Guided Bird Watching Review – Thursday 16th November

16th November 2017

The first cruise of the winter season got off to a great start with a Kingfisher sitting on one of the boats off Dawlish Warren … unfortunately before anyone had boarded the Pride of Exmouth! The weather glorious for the first half of the cruise, a little cloudier later.

Offshore there were large numbers of gulls, Carrion Crows and Oystercatchers on Pole Sands, with small numbers of Shags and Brent Geese in the water. A few ducks a long way out may have been Common Scoters. Someone noticed a Peregrine sitting on the church tower, no doubt eyeing up its next meal.

Back inside the estuary, a seal seen spotted briefly before it dived. The next excitement came with a juvenile Great Northern Diver off Cockwood – let’s hope it stays for the winter. The other denizen of this part of the estuary, a flightless Slavonian Grebe, didn’t show us its face until the return journey later! We had distant views of Red-breasted Mergansers and some lovely, close views of Shags, shining green in the sun.

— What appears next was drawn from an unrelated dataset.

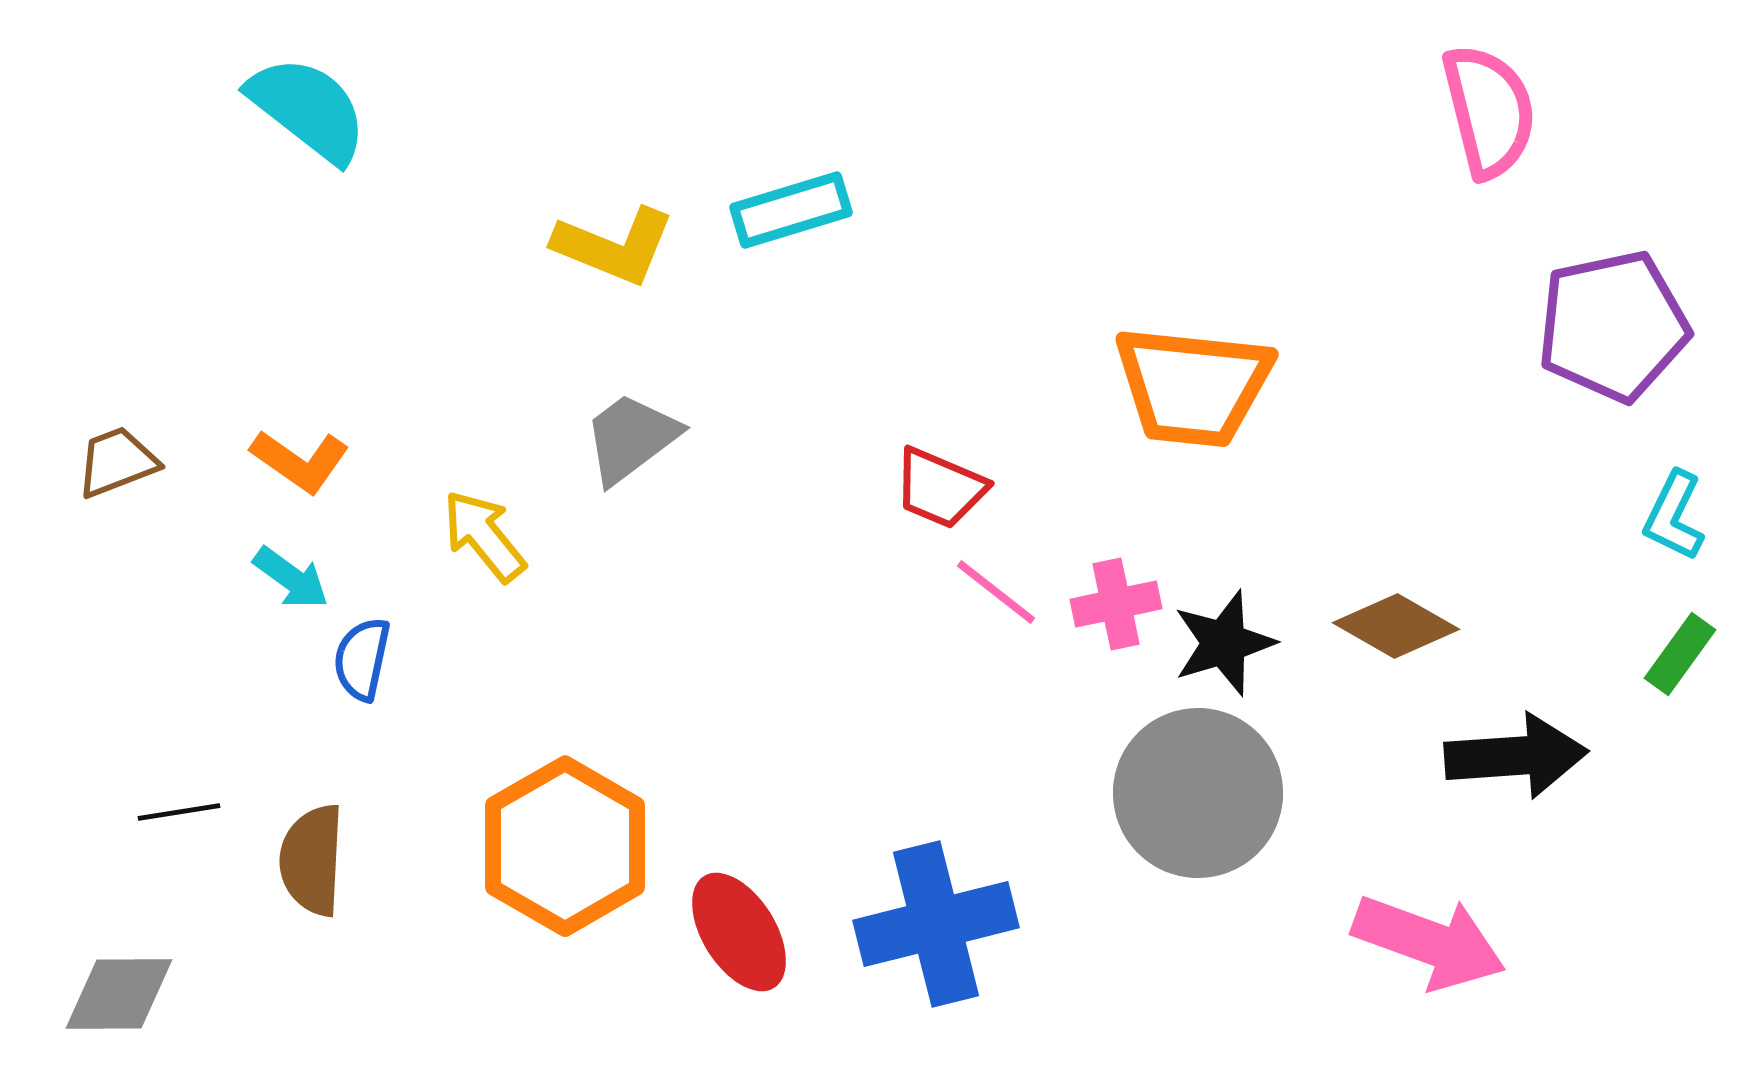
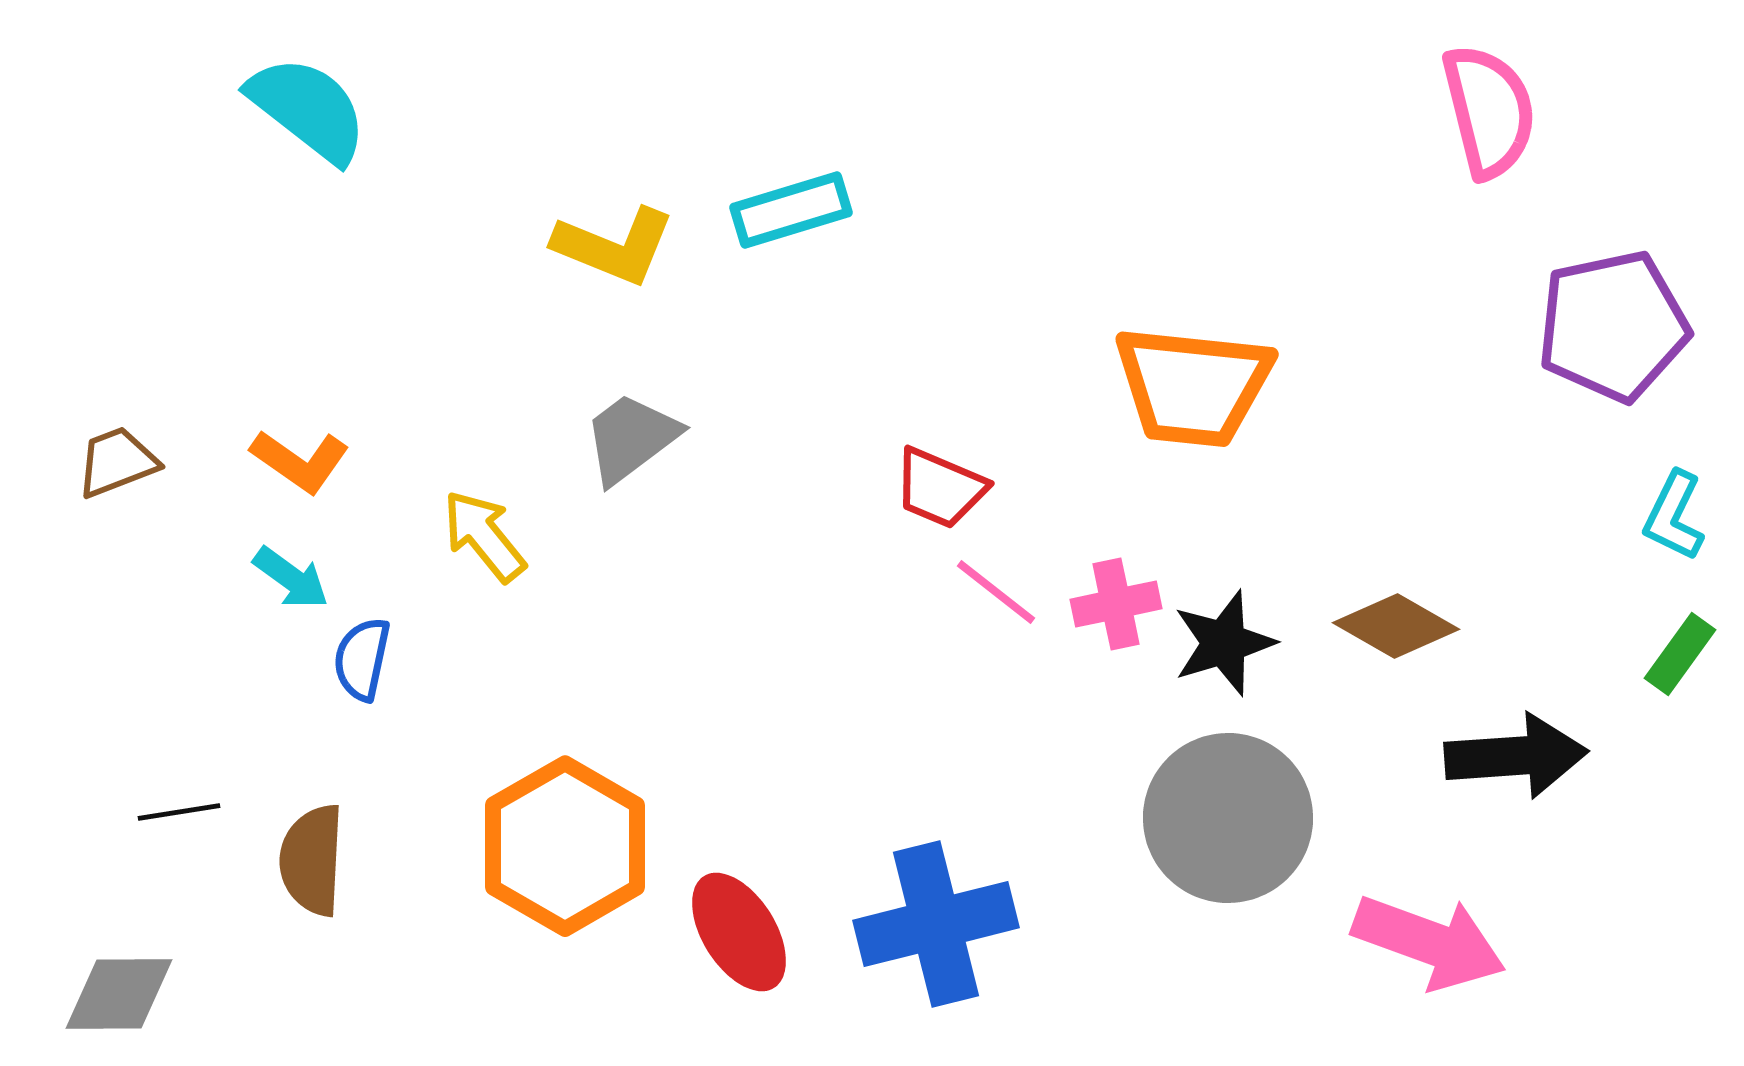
gray circle: moved 30 px right, 25 px down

Lots of Brent Geese were grazing between Exmouth and Lympstone, while Little Egrets were widespread and a single Greenshank was feeding in the shallows off a large sandbank. Beyond Lympstone huge numbers of Wigeon lined the mudbanks, with over 100 Pintail likewise at the mouth of the Clyst. We had close views of two Harbour (Common) Seals hauled out, one of them a brownish youngster.

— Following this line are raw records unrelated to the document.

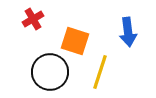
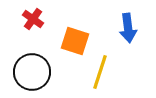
red cross: rotated 25 degrees counterclockwise
blue arrow: moved 4 px up
black circle: moved 18 px left
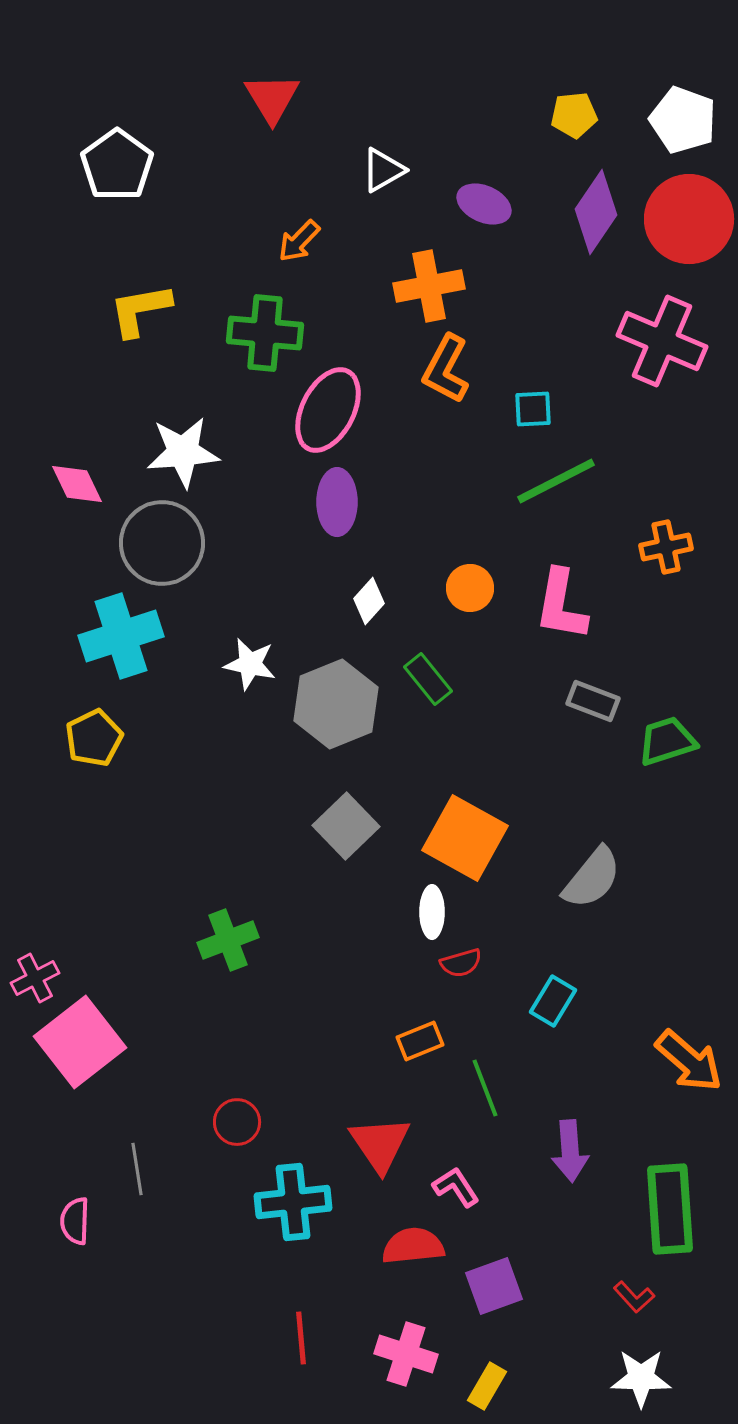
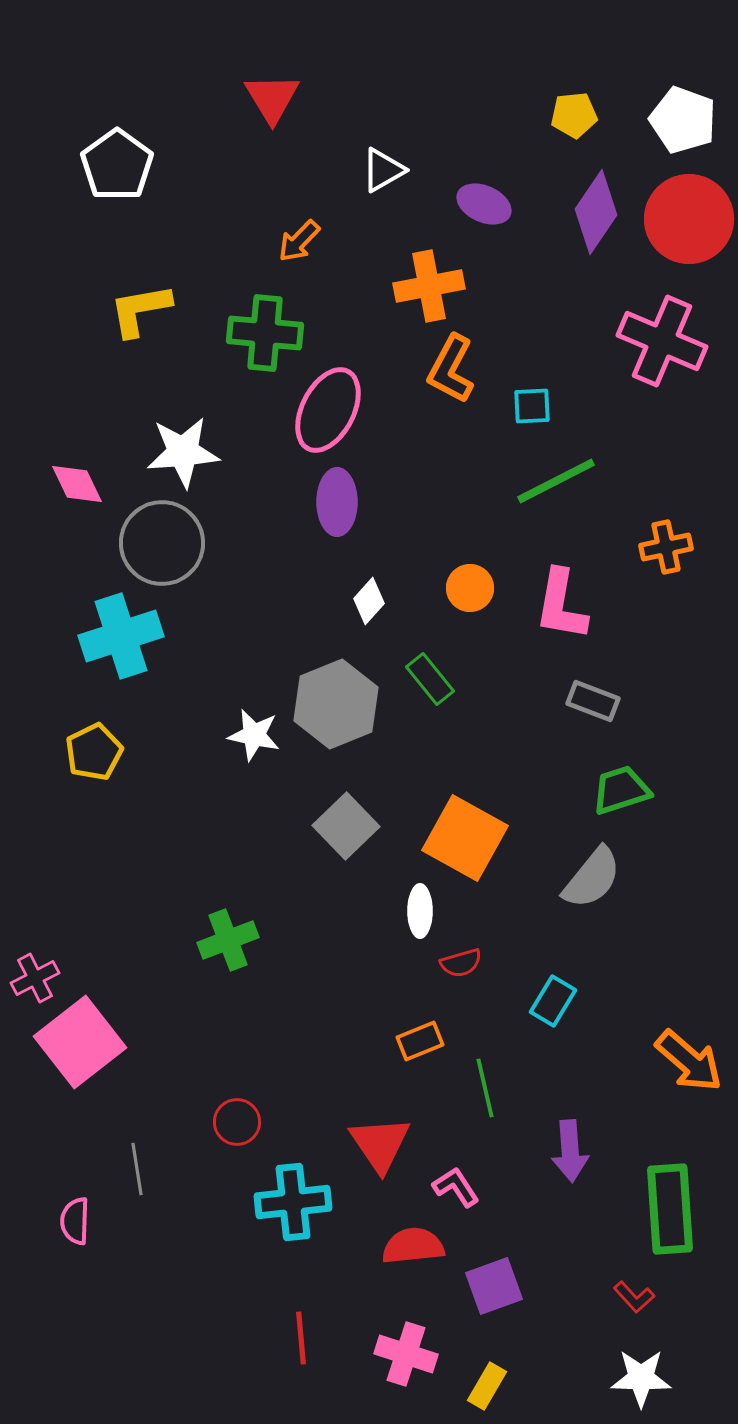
orange L-shape at (446, 369): moved 5 px right
cyan square at (533, 409): moved 1 px left, 3 px up
white star at (250, 664): moved 4 px right, 71 px down
green rectangle at (428, 679): moved 2 px right
yellow pentagon at (94, 738): moved 14 px down
green trapezoid at (667, 741): moved 46 px left, 49 px down
white ellipse at (432, 912): moved 12 px left, 1 px up
green line at (485, 1088): rotated 8 degrees clockwise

After Turf we started to Avocets scattered across the mudflats, feeding with flocks of Dunlin and Black-tailed Godwits. Hundreds of Lapwings were also here, joined by a flocks of Golden Plover that landed in close proximity (450 counted on photographs later). At Topsham there were hundreds of Black-tailed Godwits feeding off the Goat Walk with Avocets, and a group of 35 Knot got up from the riverbank and flew past us.

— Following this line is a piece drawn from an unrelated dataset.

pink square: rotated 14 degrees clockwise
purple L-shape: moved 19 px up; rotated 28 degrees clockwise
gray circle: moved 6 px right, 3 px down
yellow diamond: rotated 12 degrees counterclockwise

As we turned round at Topsham, a Kingfisher flew across the river and landed on an old wreck: it took a while for everyone to see it though! Yet another Kingfisher flew past the boat shortly afterwards. The seals were still on the sandbank as we returned, and the diver was still feeding off Cockwood. Frustratingly, as we approached Exmouth, the regular wintering Bonaparte’s Gull was feeding off Bull Hill Sandbank, but too far away for comfort, to put it mildly.